Sukseskan Upsus Siwab di Terentang, BBPP Kementan Lakukan Bimtek

Kubu Raya, thetanjungpuratimes.com– Balai Besar Pelatihan Peternakan (BBPP) Kementerian Pertanian membuka secara resmi bimbingan teknis (Bimtek) tematik peningkatan performa reproduksi Sapi indukan bagi Peternak di Kecamatan Terentang, Kubu Raya, pada Rabu (2/5/2018).

Bimtek tersebut diikuti oleh 25 orang peternak dari Desa Sungai Radak 1, Sungai Radak 2 dan Terentang. Pembukaan bimtek dihadiri oleh Plh. Kepala Dinas Perkebunan, Ketahanan Pangan dan Peternakan Kubu Raya, Iin Marlina, S.Hut. dan Plh. Camat Terentang, Suharto serta para kepala desa asal peserta. Tempat pelaksanaan kegiatan ini di Kantor BPP (Balai Penyuluh Pertanian) Desa Radak Dua Kecamatan Terentang Kabupaten Kubu Raya.

Dalam Bimtek tersebut diisi dengan berbagai rangkaian kegiatan  antara lain teknis menangani penyakit gangguan reproduksi Sapi indukan, teknis menangani penyakit hewan pada Sapi dan teknis meningkatkan mutu nutrien pakan Sapi potong. Setiap materi disampaikan oleh narasumber dan praktisi yang jumlahnya mencapai 7 orang yang telah berpengalaman di bidangnya masing masing.

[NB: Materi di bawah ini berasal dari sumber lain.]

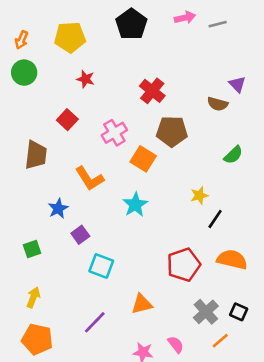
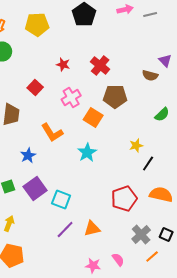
red star: (86, 79) -> (63, 64), moved
purple square: (80, 235) -> (35, 188), moved, size x1.6
purple line: (95, 322) -> (65, 230), moved

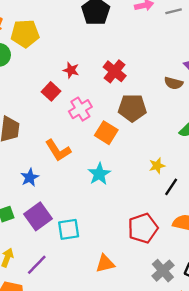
yellow pentagon: (37, 24) -> (25, 34), moved
red square: (35, 88) -> (51, 91), moved
cyan square: (61, 200) -> (69, 229), turned -30
purple line: (65, 230) -> (37, 265), moved

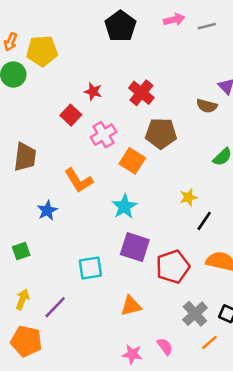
purple square: (38, 216) -> (135, 247), moved, turned -36

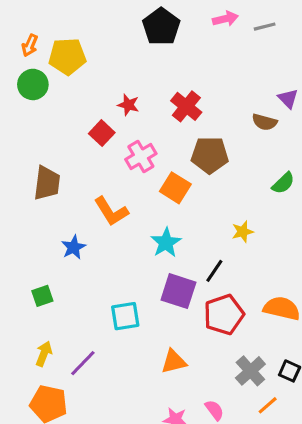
black line: (204, 221) -> (214, 271), moved

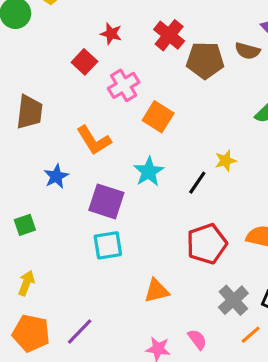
brown pentagon: (210, 155) -> (205, 60), moved
black line: (214, 271) -> (197, 183), moved
purple square: (178, 291) -> (106, 201), moved
purple line: (83, 363) -> (80, 332), moved

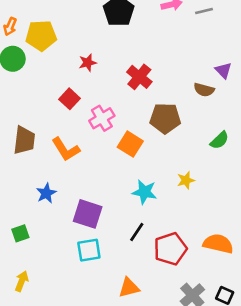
red star: (111, 34) -> (88, 63), moved, turned -30
brown pentagon: (205, 60) -> (165, 118), moved
orange L-shape: (94, 140) -> (66, 149), moved
cyan star: (149, 172) -> (145, 192), moved, turned -30
black line: (197, 183) -> (137, 232), moved

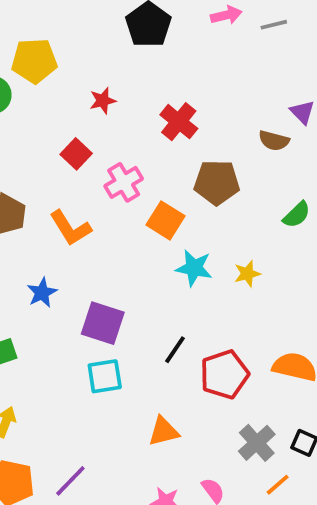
cyan star: (145, 192) -> (194, 268), moved

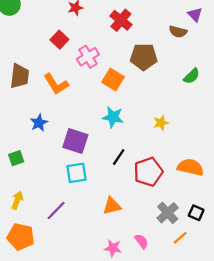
cyan star: (194, 268) -> (113, 117), moved
yellow star: (247, 274) -> (161, 123), moved
purple line: (70, 481) -> (56, 211), moved

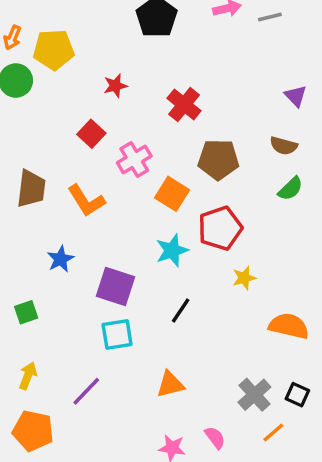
brown semicircle: (178, 32) -> (284, 146), moved
cyan star: (113, 117) -> (172, 250), turned -30
yellow star: (161, 123) -> (244, 278), moved
red pentagon: (148, 172) -> (220, 228), moved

Akademisi peternakan Universitas Tanjungpura (Untan), Duta Setiawan, S.PtM.Si mengatakan bahwa secara geografis letak Kecamatan Terentang memang agak jauh dari pusat kota Kubu Raya dengan akses yang terbatas.

“Alhamdulillah perhatian pemerintah pusat melalui BBPP ini dapat mengupgrade kemampuan beternak Sapi, sehingga Sapi-Sapi para peternak bisa dideteksi sendiri apabila ada gangguan reproduksi, penyakit,  serta dapat mengetahui apabila Sapi ingin kawin, ini penting untuk kesuksesan melakukan kawin suntik atau yang terkenal dengan istilah IB” ujarnya, Sabtu (5/5/2018).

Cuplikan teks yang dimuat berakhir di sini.